İlginç ve eğlenceli şeyler yaptığını düşündüğüm insanlara soruyorum. Nasıl sonuçlanacağını asla bilemezsiniz. Bu yüzden, gerçekten işe yaramayan insanlarla birkaç ortak çalışmaya başladım. Covid ve pandemi sürecinde kardeşim dışında kimseyle yüz yüze görüşmedim. Yan yana stüdyolar kurduk.
Kardeşinizin yakınınızda olması yaratıcı süreciniz için önemli mi?
Önemli mi bilmiyorum. Beş yıl kadar önce Berlin’den geri taşınması pratik bir şeydi ve ikimizin de stüdyolara ihtiyacı vardı, bu yüzden birlikte inşa etmeye karar verdik. Çünkü orada burada farklı odalar kiralıyordum. Yani bu benim kendi stüdyom olan ilk stüdyom. Bir pencere ile, böylece gökyüzünü görebilirim. Daha önce sadece bodrumlarda bulundum.
Bana stüdyo alanınız hakkında daha fazla bilgi verin.
Önce devasa bir endüstriyel alandı ve sonra bu küpü ortasında iki stüdyo olacak şekilde inşa ettik. Bu devasa alanın içinde tahta bir küp. Ve büyük uzayda, bence en önemli şey, çünkü burası yılın çoğu zamanı çok karanlık, gün ışığı ışık tüplerimiz var. İngilizcede ne denir bilmiyorum. Tam gün ışığı gibi – oraya gitmek biraz ışık tedavisi görmek gibi. Ya da sadece uygun gün ışığına sahip olmak ki bunun çok yardımcı olduğunu düşünüyorum. Kışın burada olabilmek. Bu yüzden stüdyoyla ilgili en iyi şeyin bu olduğunu düşünüyorum. Küçük çalışma stüdyo odamda tam gün ışığı yok. O zaman daha rahat.
Şimdiye kadar çalıştığınız en kötü alan neresiydi?
Gerçekten çok [küfür içeren] yerlerde prova yaptım ve kayıt yaptım. Sanırım ilk prova alanlarımdan biri, ilk gruplarımdan biriyle – bu 90’ların başları gibi – başka bir grupla sadece erkeklerin olduğu bir alanı paylaşıyorduk.
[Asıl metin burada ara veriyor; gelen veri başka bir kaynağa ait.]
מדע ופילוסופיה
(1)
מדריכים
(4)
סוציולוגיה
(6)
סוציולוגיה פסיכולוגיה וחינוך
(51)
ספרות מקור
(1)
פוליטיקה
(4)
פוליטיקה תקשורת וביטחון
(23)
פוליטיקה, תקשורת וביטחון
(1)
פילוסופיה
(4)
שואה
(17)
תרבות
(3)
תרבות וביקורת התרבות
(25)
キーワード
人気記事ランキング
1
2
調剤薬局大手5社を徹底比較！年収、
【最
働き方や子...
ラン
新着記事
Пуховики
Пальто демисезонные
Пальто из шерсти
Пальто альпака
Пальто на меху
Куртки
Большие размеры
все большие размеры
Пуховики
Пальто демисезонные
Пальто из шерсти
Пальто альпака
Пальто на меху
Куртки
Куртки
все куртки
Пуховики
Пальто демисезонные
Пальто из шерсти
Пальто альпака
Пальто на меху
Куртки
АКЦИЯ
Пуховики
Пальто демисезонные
Bardaklara işediler ve etrafta gerçek bir banyo olmadığı için onları prova alanında bıraktılar. Bu çok iğrençti ama aynı zamanda müzik yapmaya başladığım zamanlar hakkında da çok şey anlatıyor. Süper erkek egemendi ve kendinizi güvende ve özgür hissedeceğiniz bir alan bulmak gerçekten zordu.
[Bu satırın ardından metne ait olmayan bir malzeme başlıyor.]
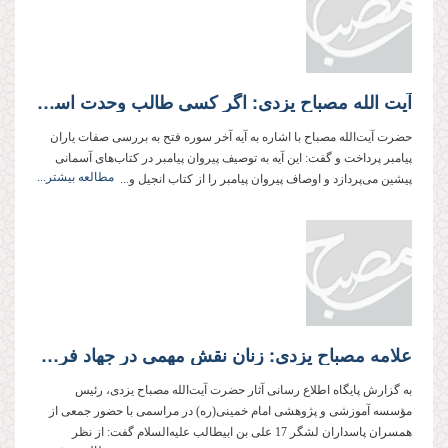
آیت الله مصباح یزدی: اگر کسی طالب وحدت است باید گوش به فرمان رهبری باشد
حضرت آیت‌الله مصباح با اشاره به آیه آخر سوره فتح به بررسی صفات یاران
پیامبر پرداخت و گفت: این آیه به توصیف پیروان پیامبر در کتاب‌های آسمانی
مطالعه بیشتر...
پیشین می‌پردازد و اوصاف پیروان پیامبر را از کتاب‌ انجیل و...
علامه مصباح یزدی: زنان نقش مهمی در جهاد فرهنگی دارند
به گزارش پایگاه اطلاع رسانی آثار حضرت آیت‌الله مصباح یزدی، رئیس
مؤسسه آموزشی و پژوهشی امام خمینی(ره) در مراسمی با حضور جمعی از
همسران پاسداران لشگر 17 علی بن ابیطالب علیه‌السلام گفت: از نظر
Bir şarkının ne zaman bittiğini nasıl anlarsınız?
Bunu bilmek çok zor bir şey – ama onu birçok farklı yerde dinlediğinizde ve bir süre bıraktığınızda ve ona geri dönebildiğinizde ve yine de mantıklı geldiğini hissettiğinizde. Ama bir yıl sonra dinlediğinizde muhtemelen farklı hissedecek ve birçok şeyi yeniden yapmak, bir şeyleri değiştirmek isteyeceksiniz çünkü siz de farklı bir yerdesiniz. Bu sefer 10 parça ile çalıştım: Hepsini aynı anda yapmak biraz zorlayıcı.
Son tarihlerle ilişkiniz nedir?
Sürelerimi kendim belirlerim. Ve sonra her şeyi tamamen bitirdiğimde, yönetimim ve farklı şirketlerle çalışmaya başlıyorum. Müzikal süreçte bana “Oh, şimdi hazır olmalısın” diyen kimsenin yer almaması beni çok mutlu ediyor. Bu benim için asla işe yaramaz.
Bu röportaj düzenlendi ve özetlendi.